Un sifflement retentit dans le vallon : Aigle-Noir coupa court à l'entretien.

‑ Mes frères m'appellent. Je veux les conduire hors de la montagne; que l'homme pâle vienne avec moi; il emmènera sa jeune femme dans son wigwam.

‑ Moi, la voir ! l’emmener?

‑ Le chef rouge l'a dit.

‑ Bien ! Dacotah ! très bien ! je vais avec vous : votre peuple et le mien se donneront l'accolade fraternelle… je recevrai la jeune fille... nous offrirons au ciel et à la terre un touchant spectacle... la paix ! l'amour ! la joie ! Chef, votre salaire sera doublé.

L'Indien lui avait déjà tourné le dos. Thomas le suivit avec ses compagnons. Bientôt la tribu rouge et la tribu blanche se trouvèrent en pré­sence. La prétendue paix chantée par Thomas n'était guère qu'une neutralité armée.

‑ Ah ! ah ! voilà donc les loups du désert grommelaient les Mormons.

‑ Voici les faux guerriers des Faces-Pâles, murmurait Aigle-Noir à ses compagnons; ils viennent chercher nos filles ! mais nos couteaux sont bien aiguisés, nos tomahawks pesants, nos bras invincibles... !

Les Mormons étaient arrivés au galop; les sauvages les attendaient rangés en bataille, et les accueillirent par une décharge de flèches lancées en l'air; les blancs répondirent par une salve de mousqueterie ; puis de part et d'autre on fit caracoler les chevaux comme dans un tournoi de chevalerie.

Feignant d'être emporté par sa monture, Thomas poussa jusqu'à côté d'Aigle-Noir qui se tenait sur ses gardes près d'Esther.
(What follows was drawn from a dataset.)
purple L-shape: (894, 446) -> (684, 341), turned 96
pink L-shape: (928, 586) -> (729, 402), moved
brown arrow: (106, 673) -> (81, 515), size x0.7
Le Mormon rassasia ses yeux affamés de cette vue charmante et prenant soudain son parti, s'écria

‑ Par le ciel ! voici la douce jeune fille qui fut si aimable et si bonne pour nous à Laramie. Sus aux Peaux-rouges, enfants ! pas de quartier à cette race infernale.

En même temps il lâcha un coup de pistolet dans la figure d'Aigle-Noir , et l'étendit par terre.

Aussitôt une mêlée terrible s'engagea; couteaux et pistolets se heurtèrent ; au cri de guerre des sauvages répondait le hurrah des Mormons, bientôt le sang et la fumée obscurcirent les yeux des combattants.

Cependant la victoire ne tarda pas à se décider en faveur des blancs, mieux armés et plus nombreux que leurs adversaires; les Indiens battirent en retraite avec quelques morts et un grand nombre de blessés. Aigle-Noir avait reparu dans leurs rangs ; il n'avait été qu'étourdi par le coup de pistolet, dont la balle avait seulement effleuré son front.

Thomas et lui se retrouvant face à face, eurent la même pensée : la prisonnière ! et coururent tous deux à sa recherche.

Mais le cheval blanc et la jolie jeune fille avaient disparu, il fut impossible d'en trouver les traces.

Les deux troupes se séparèrent en échangeant de sombres regards tout chargés de pensées de vengeance.

Leurs deux chefs ‑ deux impudents larrons ‑ se retirèrent la mort dans l’âme, ayant perdu leur proie, et rêvant de la reconquérir.